Of course, that’s the other thing: Hansen, like Fannee Doolee, loves basketball but doesn’t think much of hockey, so he might not be willing to risk his money just to become an NHL owner. Baker’s theory is that at least it’ll let him build an arena, maybe, so that down the road he can get an NBA team, maybe, which … sure, maybe. I don’t really expect to see Hansen jumping at this option, but stranger things have happened.

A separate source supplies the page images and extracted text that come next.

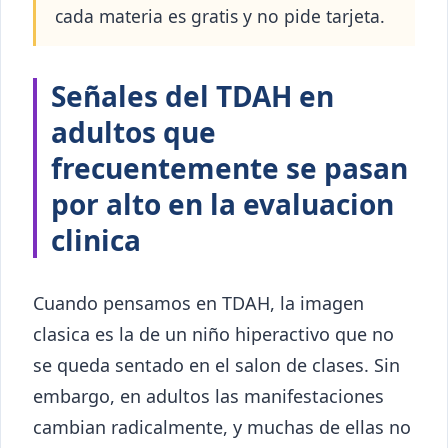
cada materia es gratis y no pide tarjeta.
Señales del TDAH en
adultos que
frecuentemente se pasan
por alto en la evaluacion
clinica
Cuando pensamos en TDAH, la imagen
clasica es la de un niño hiperactivo que no
se queda sentado en el salon de clases. Sin
embargo, en adultos las manifestaciones
cambian radicalmente, y muchas de ellas no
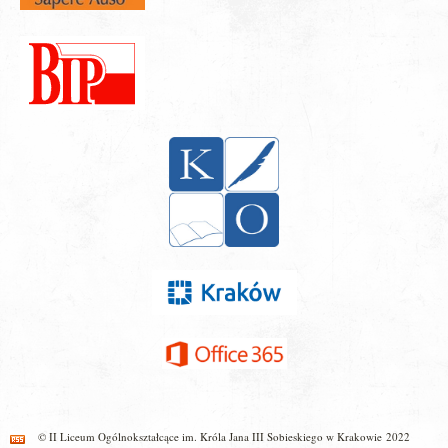
© II Liceum Ogólnokształcące im. Króla Jana III Sobieskiego w Krakowie 2022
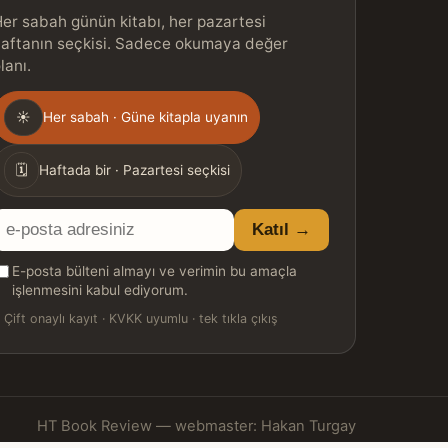
er sabah günün kitabı, her pazartesi
aftanın seçkisi. Sadece okumaya değer
lanı.
Gönderim
☀
Her sabah · Güne kitapla uyanın
ıklığı
🗓
Haftada bir · Pazartesi seçkisi
E-
Katıl →
posta
E-posta bülteni almayı ve verimin bu amaçla
adresiniz
işlenmesini kabul ediyorum.

Çift onaylı kayıt · KVKK uyumlu · tek tıkla çıkış
HT Book Review — webmaster: Hakan Turgay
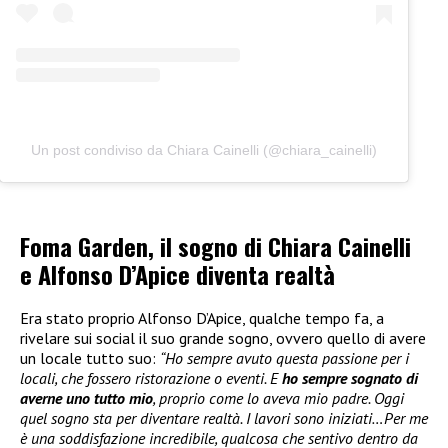
Un post condiviso da Chiara Cainelli (@chiara_cainelli)
Foma Garden, il sogno di Chiara Cainelli
e Alfonso D’Apice diventa realtà
Era stato proprio Alfonso D’Apice, qualche tempo fa, a
rivelare sui social il suo grande sogno, ovvero quello di avere
un locale tutto suo:
“Ho sempre avuto questa passione per i
locali, che fossero ristorazione o eventi. E
ho sempre sognato di
averne uno tutto mio
, proprio come lo aveva mio padre. Oggi
quel sogno sta per diventare realtà. I lavori sono iniziati…Per me
è una soddisfazione incredibile, qualcosa che sentivo dentro da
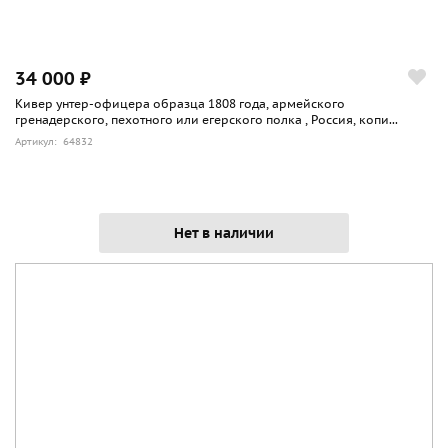
34 000 ₽
Кивер унтер-офицера образца 1808 года, армейского
гренадерского, пехотного или егерского полка , Россия, копи...
Артикул: 64832
Нет в наличии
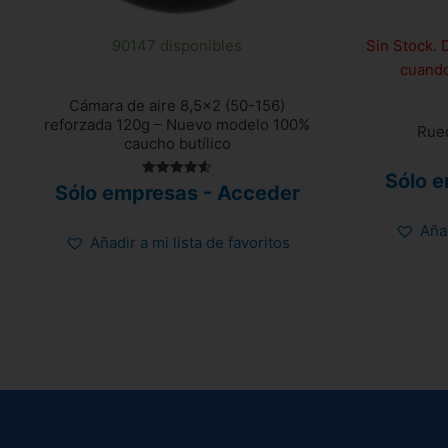
90147 disponibles
Sin Stock. 
cuando
Cámara de aire 8,5×2 (50-156)
reforzada 120g – Nuevo modelo 100%
Rue
caucho butílico
Sólo 
Valorado
Sólo empresas - Acceder
con
4.58
de 5
Añad
Añadir a mi lista de favoritos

Utah official apologizes for “rookie mistake” of voting on Jazz subsidy without public debate

Salt Lake City’s $22.7 million tax break for renovations to the Utah Jazz‘s privately owned arena is all over but the shouting, and there’s plenty of that:

  • Deseret News sports columnist Brad Rock writes that “the tradition of coercing cities into building sports arenas at public expense, under threat of relocation, is tried and true,” but then adds that he’s fine with being threatened if the price is right: “If Utah loses the Jazz, for lack of an updated arena, Salt Lake will return to the college town it was when the team arrived.” Not that the Jazz have threatened to leave town, mind you, or that it would make any sense for them to do so when they’d be abandoning an arena they themselves own, or even that this deal does anything to stop them from threatening to leave again later. But, you know, cold Omaha.
  • Salt Lake City Redevelopment Agency chair Lisa Adams says it was a “rookie mistake” to schedule the arena subsidy vote only one day in advance, and that if she had it to do over again she’d give a month of lead time so people could actually discuss the plan first. Not that she’s offering to go back and change her vote now, but, you know, next time.

Once again, $22.7 million isn’t a huge subsidy for the year 2016, but on the other hand Salt Lake got exactly zero in exchange: no added arena revenues, no signed commitment to stay in Utah for a longer term, just 60% of the additional property tax revenues from the increased value of the arena — where if they hadn’t approved the subsidy, they’d be getting 100% of those. If this is the last time the Jazz ask for public money for the next couple of decades, it’s at least a fairly modest sum; if it turns out to be the camel’s nose, that’ll be a different story.